В северной Австрии есть три Кирхштеттена, и мы проехали все три и собирались повернуть назад, когда машина выехала на тихую узкую проселочную дорогу, и мы увидели деревянную стрелу с надписью «Audenstrasse». Раньше он назывался (если я точно помню) «Хинтерхольц», потому что за лесом переулок вёл на местное кладбище. Переименование, по-видимому, было связано не столько с готовностью жителей деревни избавиться от этого «memento mori», сколько с их уважением к великому поэту, живущему среди них.Поэт отнесся к ситуации со смесью гордости и смущения. Однако у него было более ясное отношение к местному священнику, которого звали Шикельгрубер: Оден не мог устоять перед удовольствием называть его «отец Шикльгрубер».
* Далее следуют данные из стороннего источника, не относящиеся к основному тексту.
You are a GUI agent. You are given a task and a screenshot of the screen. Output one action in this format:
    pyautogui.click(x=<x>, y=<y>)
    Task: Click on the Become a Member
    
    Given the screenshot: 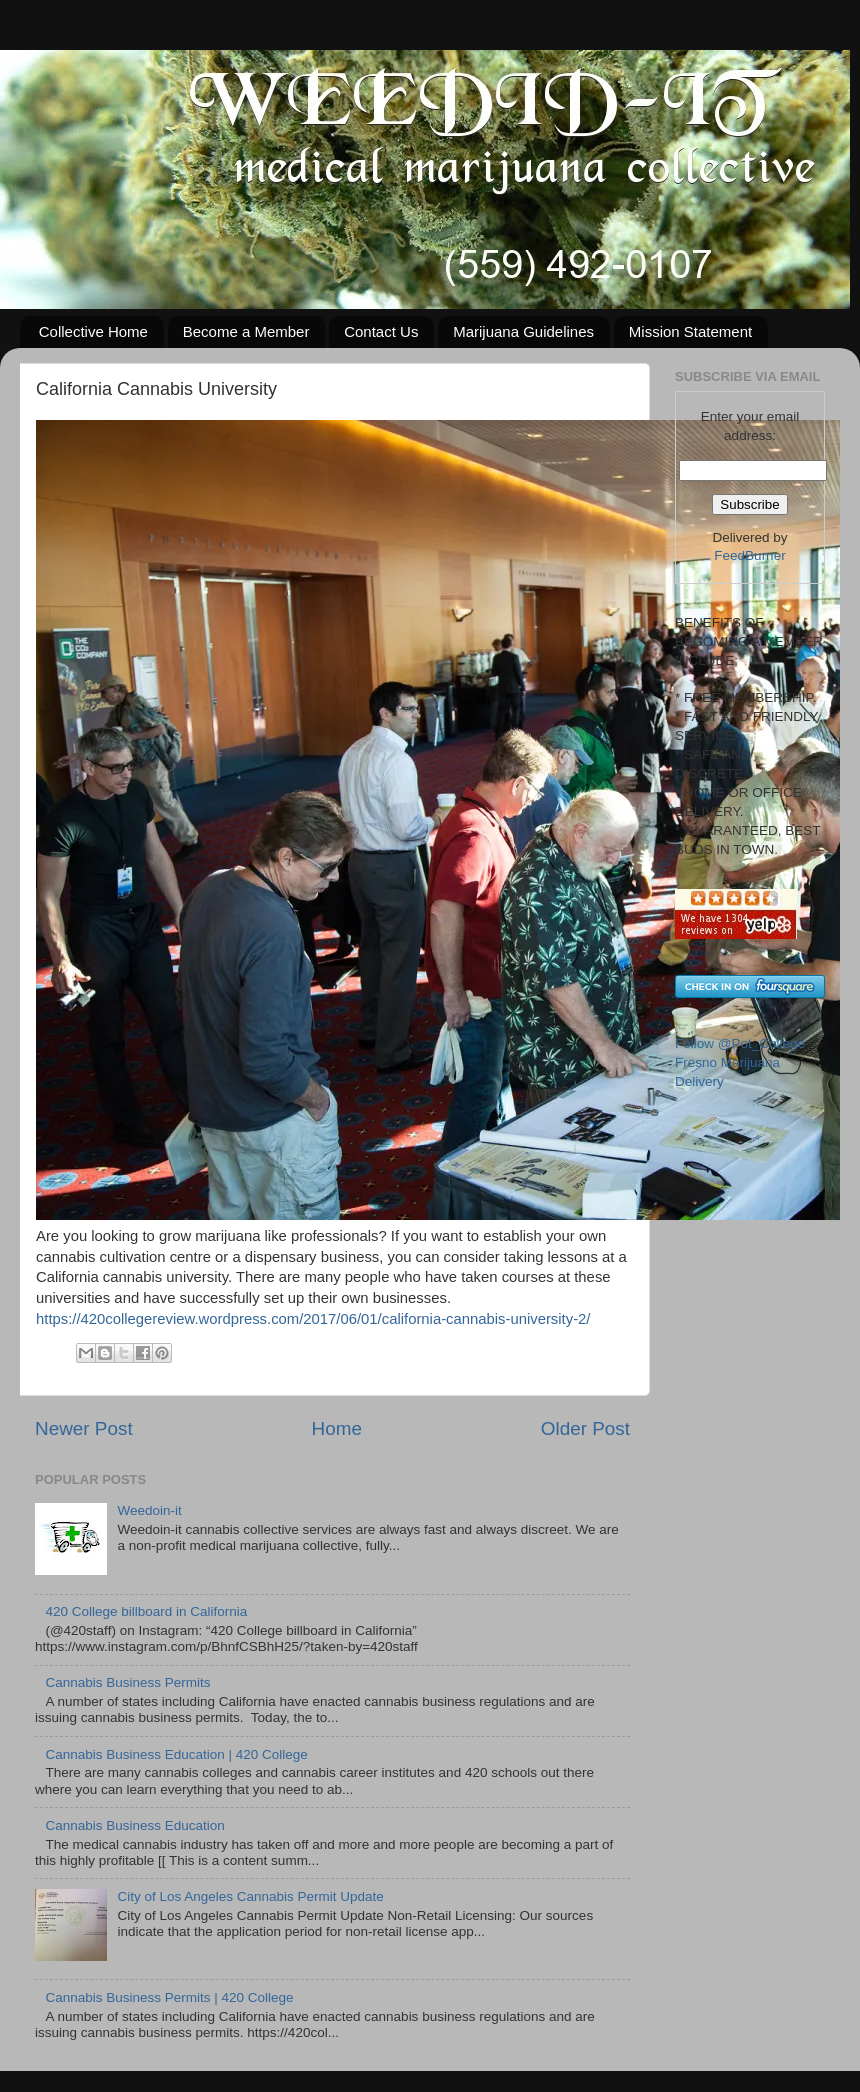 What is the action you would take?
    pyautogui.click(x=246, y=331)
Все, что я узнаю позже. Тем временем Карл Проффер пытался объяснить причины нашего пребывания здесь коренастому, сильно вспотевшему мужчине в красной рубашке и широких подтяжках, с пиджаком на руке и стопкой книг под ним. Мужчина только что приехал поездом из Вены и, взобравшись на холм, задыхался и не располагал к разговору.Мы уже собирались сдаться, когда он внезапно понял, о чем говорил Карл Проффер, и закричал: «Невозможно!» и пригласил нас в дом. Это был Уистан Оден, и прошло меньше двух лет до его смерти.

Позвольте мне попытаться прояснить, как все это произошло. Еще в 1969 году Джордж Л. Клайн, профессор философии в Брин-Мор, посетил меня в Ленинграде. Профессор Клайн переводил мои стихи на английский язык для издания Penguin и, когда мы просматривали содержание будущей книги, он спросил меня, кого я в идеале предпочел бы написать вступление.Я предложил Одена — потому что Англия и Оден тогда были для меня синонимами. Но тогда вся перспектива публикации моей книги в Англии была совершенно нереальной. Единственное, что придавало подобие реальности этой затее, была ее явная незаконность по советским законам.
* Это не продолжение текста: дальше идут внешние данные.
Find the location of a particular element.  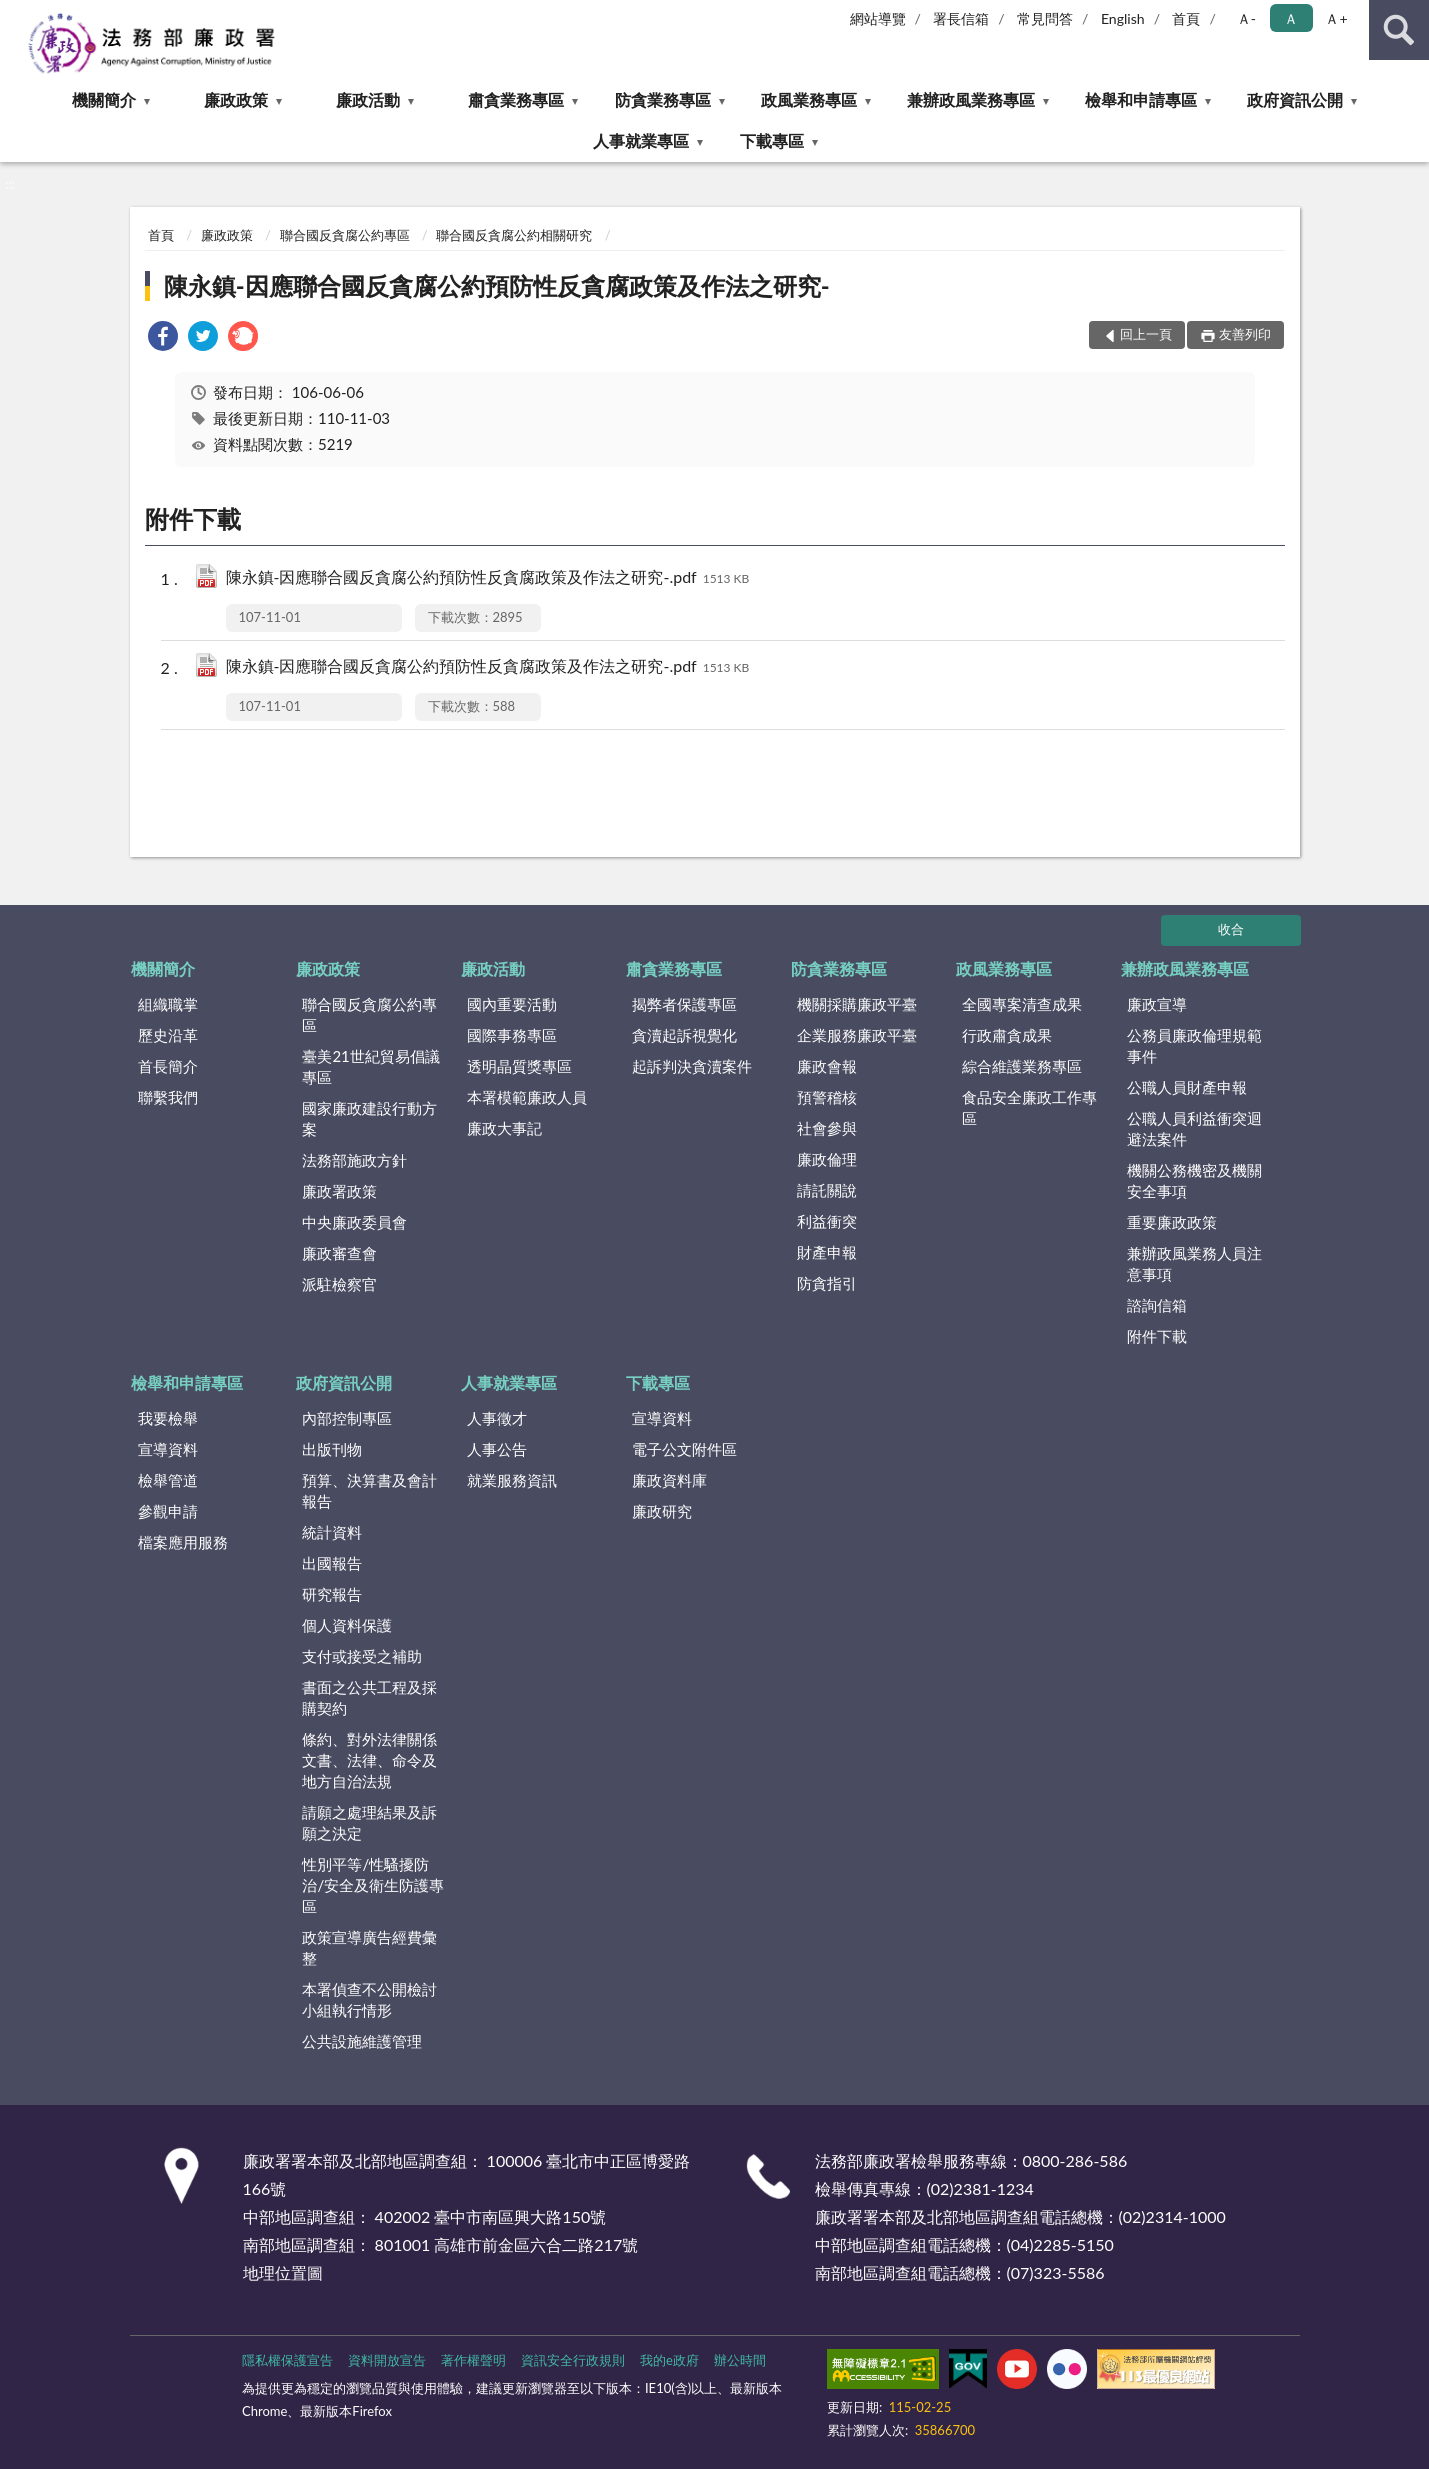

就業服務資訊 is located at coordinates (512, 1480).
Все-таки дело пошло. Одену дали рукопись для прочтения, и она ему настолько понравилась, что он написал введение. Итак, когда я приехал в Вену, я нес с собой адрес Одена в Кирхштеттене. Оглядываясь назад и думая о разговорах, которые мы вели в течение последующих трех недель в Австрии, а затем в Лондоне, я слышу больше его голоса, чем свой, хотя, должен сказать, я довольно подробно расспрашивал его на тему

современной поэзии, особенно о самих поэтах.Тем не менее, это было вполне понятно, потому что единственная английская фраза, в которой я знал, что не ошибаюсь, была «Мистер Оден, что вы думаете о …» — и имя должно было следовать.
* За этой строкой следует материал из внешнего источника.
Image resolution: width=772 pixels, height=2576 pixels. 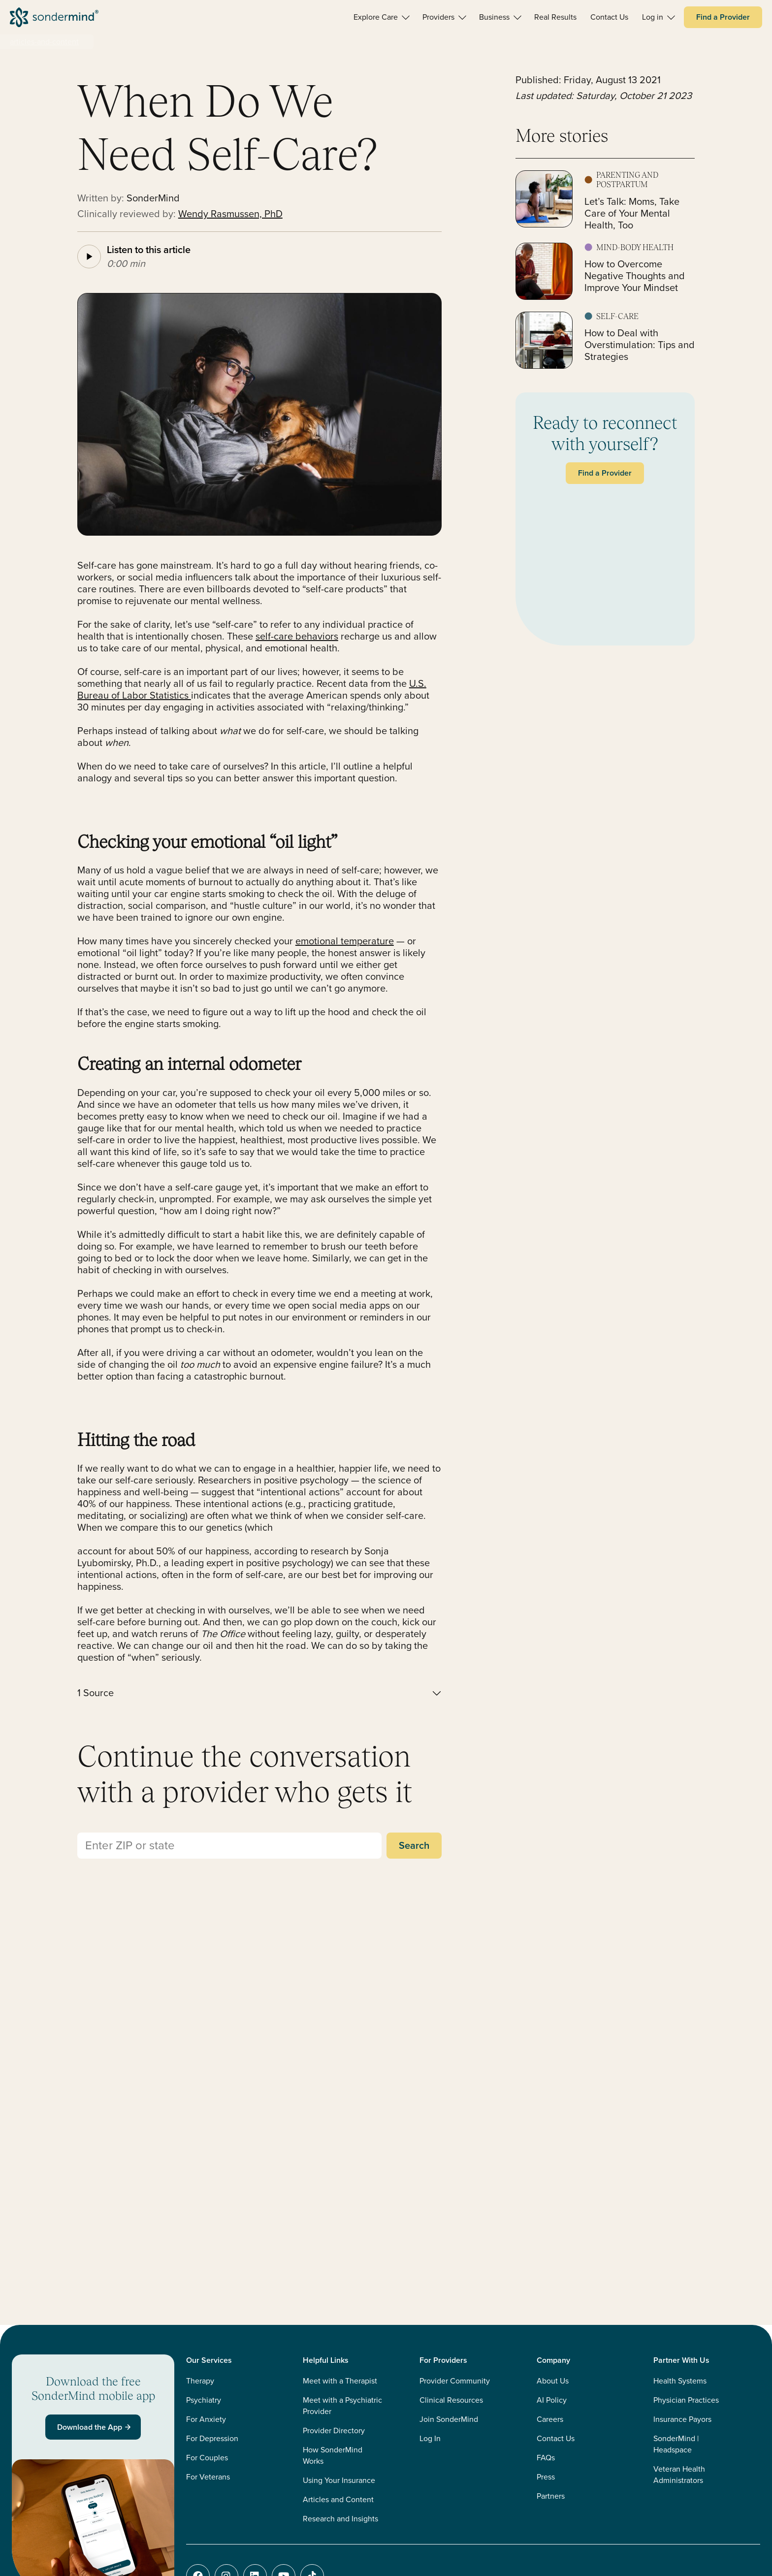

Возможно, это было так же хорошо, потому что что я мог сказать ему, что он еще не знал того или другого? Я мог бы, конечно, рассказать ему, как перевел несколько его стихов на русский язык и отнес их в журнал в Москве; но в 1968 году Советы вторглись в Чехословакию, и однажды ночью Би-би-си передала его «Огр делает то, что могут огры»…. «и это был конец этого предприятия. (История, возможно, понравилась бы ему, но я все равно не очень высокого мнения об этих переводах.) Что я никогда не читал успешный перевод его работать на любом языке, о котором я имел какое-то представление? Он сам это знал, возможно, слишком хорошо. Что я был вне себя от радости, узнав однажды о его преданности кьеркегоровской триаде, которая для многих из нас тоже была ключом к человеческому виду? Но я боялся, что не смогу это сформулировать

Лучше было послушать.Поскольку я был русским, он говорил о русских писателях. «Я бы не хотел жить с Достоевским под одной крышей», — заявлял он. Или: «Лучший русский писатель — Чехов» — «Почему?» «Он единственный из ваших людей, у кого есть здравый смысл». Или он спрашивал о том, что, казалось, больше всего его озадачило о моей родине: «Мне сказали, что русские всегда крадут дворники у припаркованных машин. Почему?» Но мой ответ — потому что запчастей не было — его не удовлетворил: он явно имел в виду более непонятную причину, и, прочитав его, я чуть не стал сам видеть одну.Потом он предложил перевести несколько моих стихов. Это меня сильно потрясло. Кого я должен был переводить Оденом? Я знал, что благодаря его переводам некоторые из моих соотечественников получили больше, чем того заслуживали их реплики; но почему-то я не мог позволить себе мысли о том, что ему работает на меня. Итак, я сказал: «Мистер Оден, что вы думаете о … Роберте Лоуэлле?» «Я не люблю мужчин, — последовал ответ, — которые оставляют после себя дымящийся след плачущих женщин».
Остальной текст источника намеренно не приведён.